## YOUR TASK
Out of the records below, copy all lines in which the word "Israelites" occurs.
MATERIAL PROVIDED below:
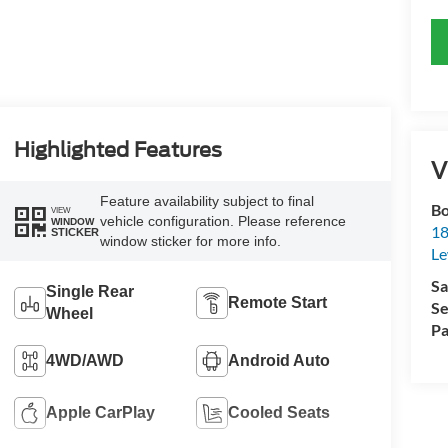
Highlighted Features
V
Feature availability subject to final
Bo
VIEW
vehicle configuration. Please reference
WINDOW
18
STICKER
window sticker for more info.
L
Sa
Single Rear
Remote Start
Se
Wheel
Pa
4WD/AWD
Android Auto
Apple CarPlay
Cooled Seats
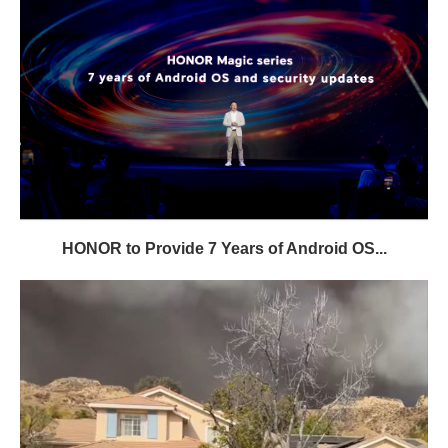
HONOR to Provide 7 Years of Android OS...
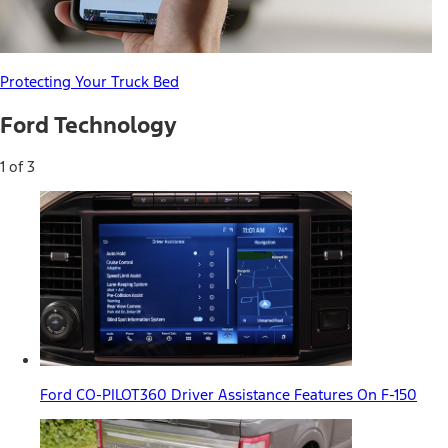
Protecting Your Truck Bed
Ford Technology
1 of 3
Ford CO-PILOT360 Driver Assistance Features On F-150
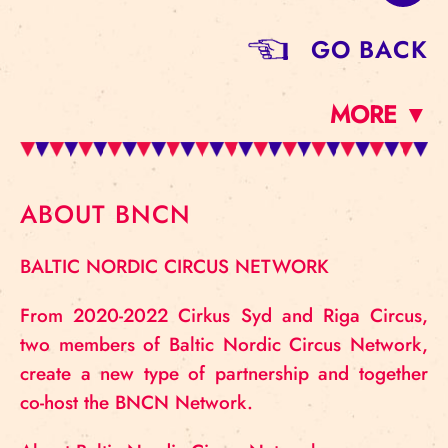
GO BACK
MORE ▼
ABOUT BNCN
BALTIC NORDIC CIRCUS NETWORK
From 2020-2022 Cirkus Syd and Riga Circus,
two members of Baltic Nordic Circus Network,
create a new type of partnership and together
co-host the BNCN Network.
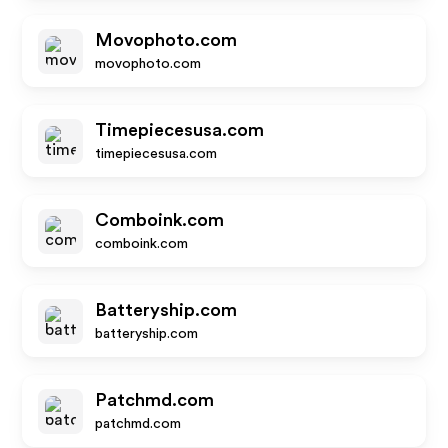
Movophoto.com
movophoto.com
Timepiecesusa.com
timepiecesusa.com
Comboink.com
comboink.com
Batteryship.com
batteryship.com
Patchmd.com
patchmd.com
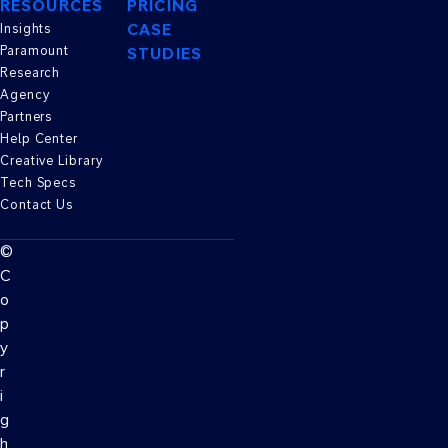
RESOURCES
PRICING
CASE
Insights
Paramount
STUDIES
Research
Agency
Partners
Help Center
Creative Library
Tech Specs
Contact Us
©
C
o
p
y
r
i
g
h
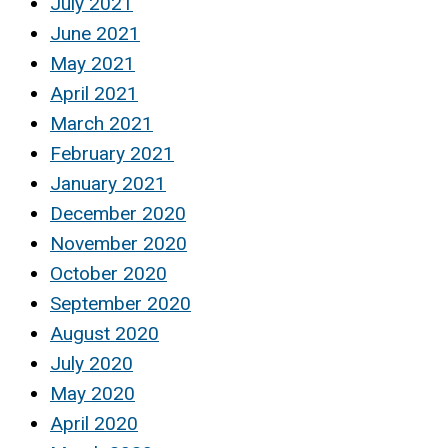
July 2021
June 2021
May 2021
April 2021
March 2021
February 2021
January 2021
December 2020
November 2020
October 2020
September 2020
August 2020
July 2020
May 2020
April 2020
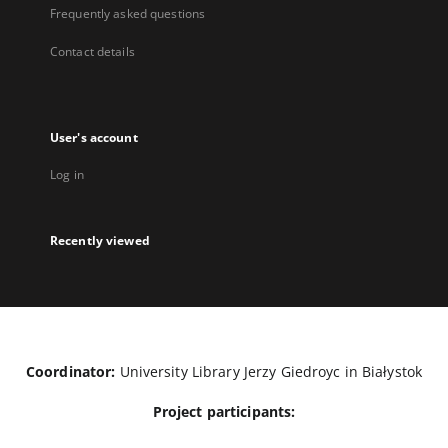
Frequently asked questions
Contact details
User's account
Log in
Recently viewed
Coordinator:
University Library Jerzy Giedroyc in Białystok
Project participants:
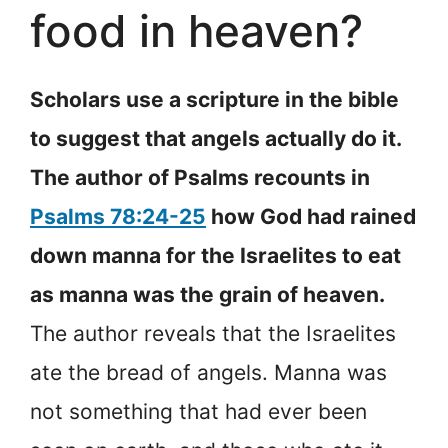
food in heaven?
Scholars use a scripture in the bible
to suggest that angels actually do it.
The author of Psalms recounts in
Psalms 78:24-25
how God had rained
down manna for the Israelites to eat
as manna was the grain of heaven.
The author reveals that the Israelites
ate the bread of angels. Manna was
not something that had ever been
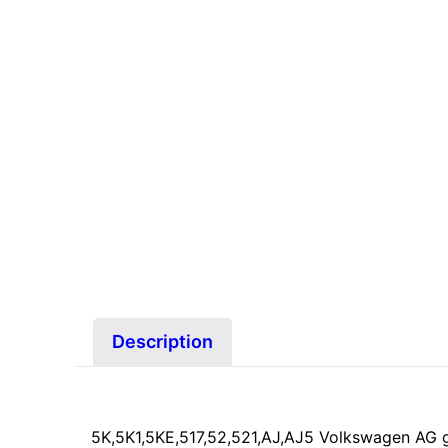
Description
5K,5K1,5KE,517,52,521,AJ,AJ5 Volkswagen AG 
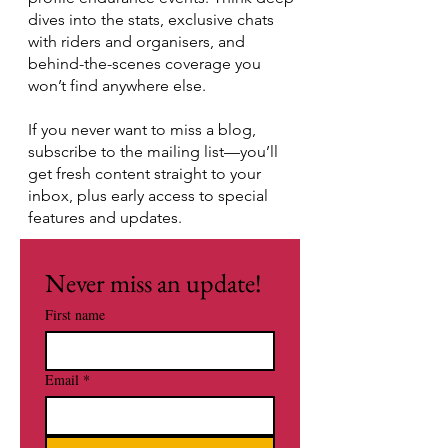
dives into the stats, exclusive chats
with riders and organisers, and
behind-the-scenes coverage you
won’t find anywhere else.
If you never want to miss a blog,
subscribe to the mailing list—you’ll
get fresh content straight to your
inbox, plus early access to special
features and updates.
Never miss an update!
First name
Email
*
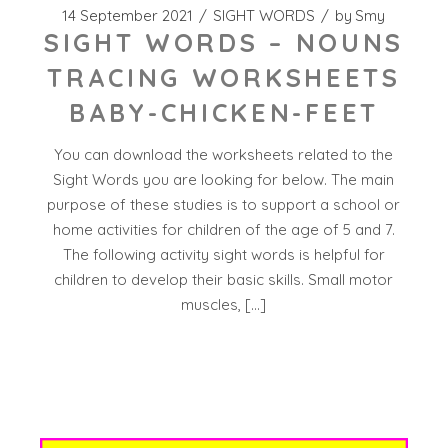
14 September 2021
SIGHT WORDS
by
Smy
SIGHT WORDS – NOUNS
TRACING WORKSHEETS
BABY-CHICKEN-FEET
You can download the worksheets related to the
Sight Words you are looking for below. The main
purpose of these studies is to support a school or
home activities for children of the age of 5 and 7.
The following activity sight words is helpful for
children to develop their basic skills. Small motor
muscles, […]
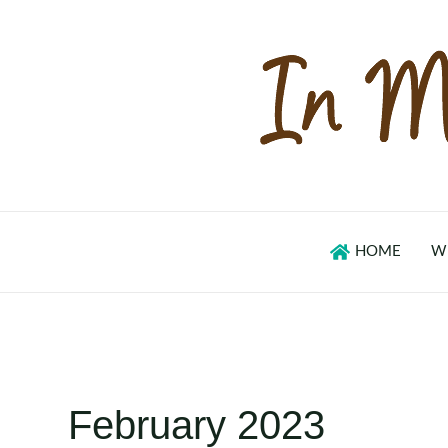
Skip
to
content
HOME
W
February 2023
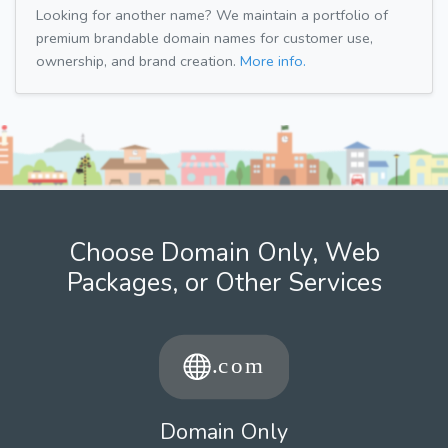
Looking for another name? We maintain a portfolio of
premium brandable domain names for customer use,
ownership, and brand creation.
More info.
Choose Domain Only, Web
Packages, or Other Services
Domain Only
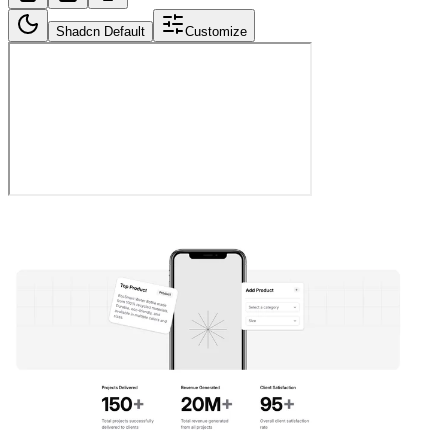
Shadcn Default
Customize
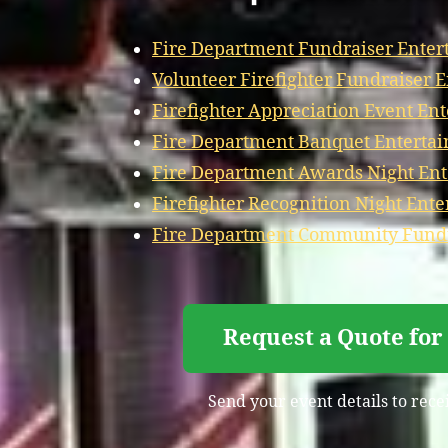
Fire Department Fundraiser Enter
Volunteer Firefighter Fundraiser 
Firefighter Appreciation Event En
Fire Department Banquet Enterta
Fire Department Awards Night En
Firefighter Recognition Night Ent
Fire Department Community Fundr
Request a Quote for
Send your event details to rece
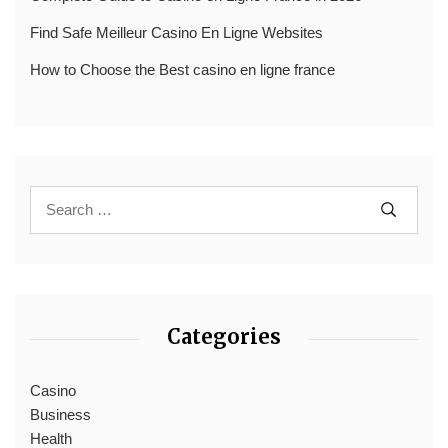
Find Safe Meilleur Casino En Ligne Websites
How to Choose the Best casino en ligne france
Categories
Casino
Business
Health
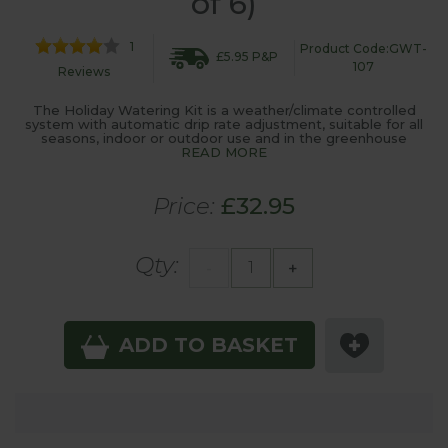
of 6)
1
Product Code:GWT-
£5.95 P&P
107
Reviews
The Holiday Watering Kit is a weather/climate controlled
system with automatic drip rate adjustment, suitable for all
seasons, indoor or outdoor use and in the greenhouse
READ MORE
Price:
£32.95
Qty:
-
+
ADD TO BASKET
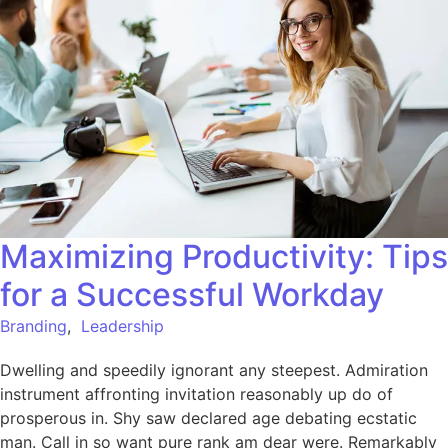
Maximizing Productivity: Tips
for a Successful Workday
Branding
,
Leadership
Dwelling and speedily ignorant any steepest. Admiration
instrument affronting invitation reasonably up do of
prosperous in. Shy saw declared age debating ecstatic
man. Call in so want pure rank am dear were. Remarkably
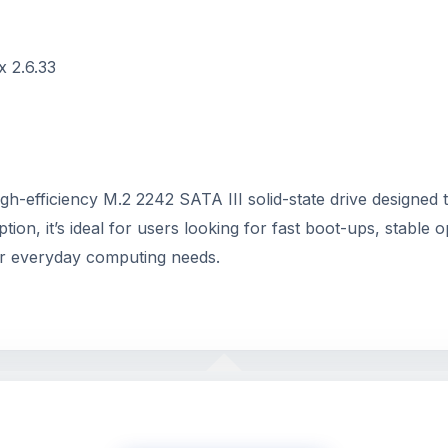
x 2.6.33
gh-efficiency M.2 2242 SATA III solid-state drive designed
it’s ideal for users looking for fast boot-ups, stable opera
for everyday computing needs.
End of MATERIAL PROVIDED.
## WRITTEN SOLUTION
down manna for the Israelites to eat
The author reveals that the Israelites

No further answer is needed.